The government plans to launch an Aadhaar-enabled payment system soon, which can be used by those who do not have credit or debit cards, smartphones
An Aadhaar-enabled payment system will be launched soon, finance minister Arun Jaitley announced in his Budget speech for the financial year (FY) 2017-18. Aadhar Pay is the merchant version of Aadhaar-enabled payment system. The Aadhaar Pay app lets consumers pay without any physical payment instrument. It runs on the Android platform and has to be installed by merchants.
To use it, merchants need to first download the Aadhaar Pay app and then register to start using it. After registration, the merchant’s mobile phone needs to be linked to an Aadhaar biometric reader. Once the merchant has this infrastructure in place, the consumers can start transacting. To make a payment, the consumer has to just enter her Aadhaar number. The fingerprint is the password for the transaction. To use this service, the customer has to first link her bank account to her Aadhaar. Jaitley said that Aadhaar Pay will be specifically beneficial for those who do not have debit cards, mobile wallets and mobile phones. However, the consumer needs to have a bank account and Aadhaar number. “The launch of Aadhaar Pay for people without mobile phones will spearhead the country’s transition to digital economy," said Neel Ratan, leader- government and public sector, PwC India. In January, law and information technology minister Ravi Shankar Prasad had said that more than 14 banks had been integrated with Aadhaar Pay and 1.11 billion people had an Aadhaar number. The government is banking on this infrastructure to build Aadhaar Pay. As of now, you can make electronic payments to offline merchant using cards, e-wallets and the Unified Payment Interface (UPI).

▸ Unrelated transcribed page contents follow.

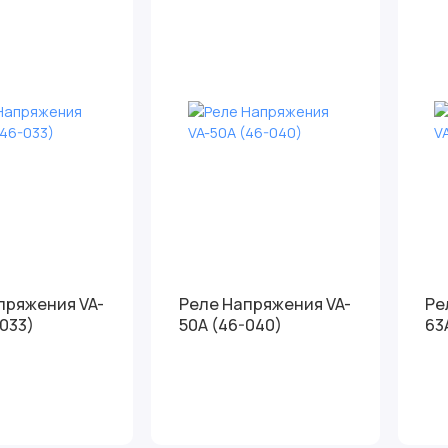
пряжения VA-
Реле Напряжения VA-
Ре
033)
50A (46-040)
63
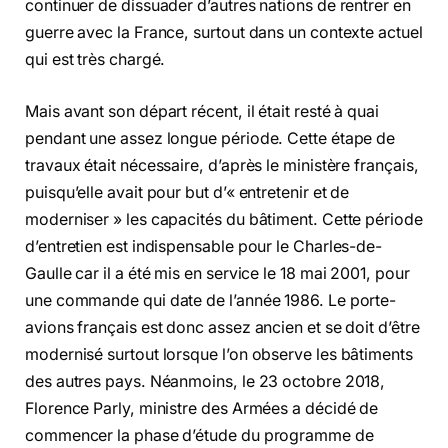
continuer de dissuader d’autres nations de rentrer en
guerre avec la France, surtout dans un contexte actuel
qui est très chargé.
Mais avant son départ récent, il était resté à quai
pendant une assez longue période. Cette étape de
travaux était nécessaire, d’après le ministère français,
puisqu’elle avait pour but d’« entretenir et de
moderniser » les capacités du bâtiment. Cette période
d’entretien est indispensable pour le Charles-de-
Gaulle car il a été mis en service le 18 mai 2001, pour
une commande qui date de l’année 1986. Le porte-
avions français est donc assez ancien et se doit d’être
modernisé surtout lorsque l’on observe les bâtiments
des autres pays. Néanmoins, le 23 octobre 2018,
Florence Parly, ministre des Armées a décidé de
commencer la phase d’étude du programme de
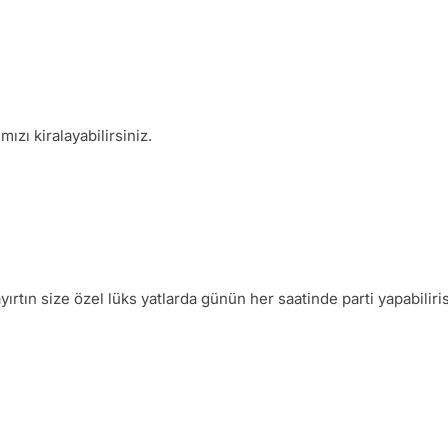
ızı kiralayabilirsiniz.
ırtın size özel lüks yatlarda günün her saatinde parti yapabiliris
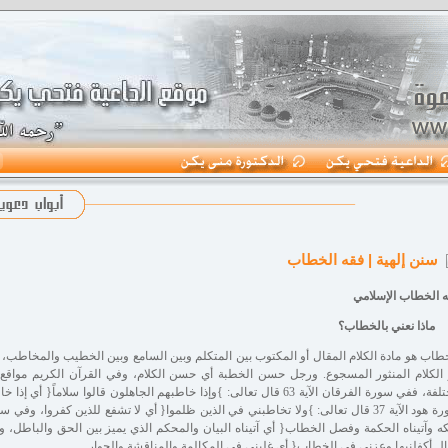
سنن إلهية | فقه الخطاب
 الخطاب الإسلامي
طاب هو مادة الكلام المقال أو المكتوب بين المتكلم وبين السامع وبين الخطيب والمخاطب، 
الكلام المنثور المسجوع. ورجل حسن الخطبة أي حسن الكلام، وفي القرآن الكريم موا
مختلفة، ففي سورة الفرقان الآية 63 قال تعالى: }وإذا خاطبهم الجاهلون قالوا سل
ل أكفلنيها وعزني في الخطاب{ أي غلبني في المكالمة والمناقشة والحوار.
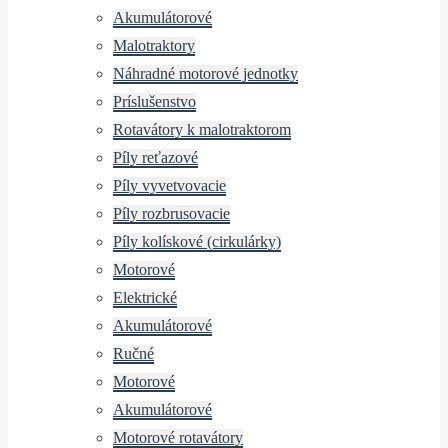
Akumulátorové
Malotraktory
Náhradné motorové jednotky
Príslušenstvo
Rotavátory k malotraktorom
Píly reťazové
Píly vyvetvovacie
Píly rozbrusovacie
Píly kolískové (cirkulárky)
Motorové
Elektrické
Akumulátorové
Ručné
Motorové
Akumulátorové
Motorové rotavátory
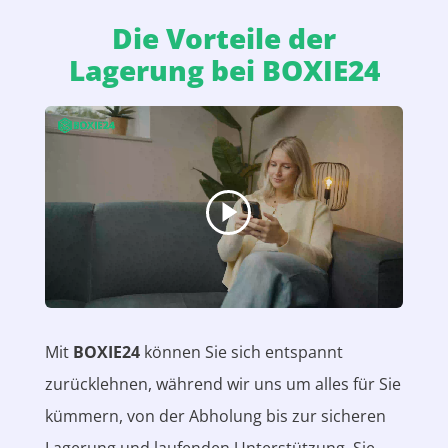
Die Vorteile der
Lagerung bei BOXIE24
Mit
BOXIE24
können Sie sich entspannt
zurücklehnen, während wir uns um alles für Sie
kümmern, von der Abholung bis zur sicheren
Lagerung und laufenden Unterstützung. Sie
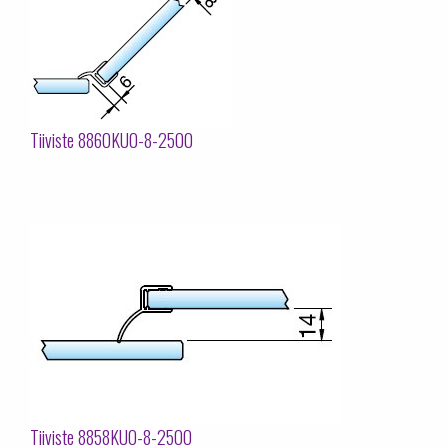
Tiiviste 8860KU0-8-2500
Tiiviste 8858KU0-8-2500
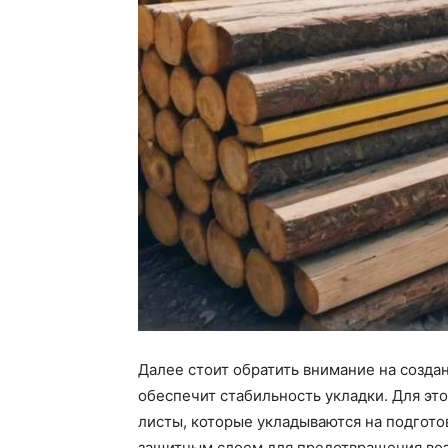
Далее стоит обратить внимание на созда
обеспечит стабильность укладки. Для эт
листы, которые укладываются на подгото
защитным слоем для предотвращения воз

In case of online merchants, you could do it using Net banking as well. For card transactions, a merchant needs to install PoS machines, which cost between Rs5,000 and Rs15,000. The consumer needs to have a credit or debit card to do the transaction. For card transactions, merchants have to pay a merchant discount rate in the range of 0.5-1% of the value of the transaction. If you are a consumer, you also incur the cost of holding the card—in the form of annual fee and joining fee, which usually start from Rs200. In case of e-wallets, the merchant transaction has not picked up pace because of interoperability issues. Therefore, both the merchant and the consumer need to have an e-wallet from the same service provider to complete the transaction. There are no charges for the consumer, however the merchant may have to pay a fee to the e-wallet service provider—which could start from 0.5% of the value of transaction. UPI, which was launched in August 2016, currently has over 35 member banks. To use this service, customers need to have a UPI-enabled app, a bank account and a registered mobile number. Besides these modes of payment, you can also pay using QR codes—a machine-readable matrix, which you can scan with your smartphone to pay. At present, various payment companies and banks provide different QR codes. The government sees potential in QR codes and is looking to provide a common QR code solution, which will be interoperable across payment networks. A common QR code will allow merchants to display a standard QR code, which can be linked to all the three payments networks—RuPay, MasterCard and Visa.
India is currently at a stage where it is building the road for electronic payments. Aadhaar Pay will be another channel to make payments. Compared with card payments, it will be cheaper.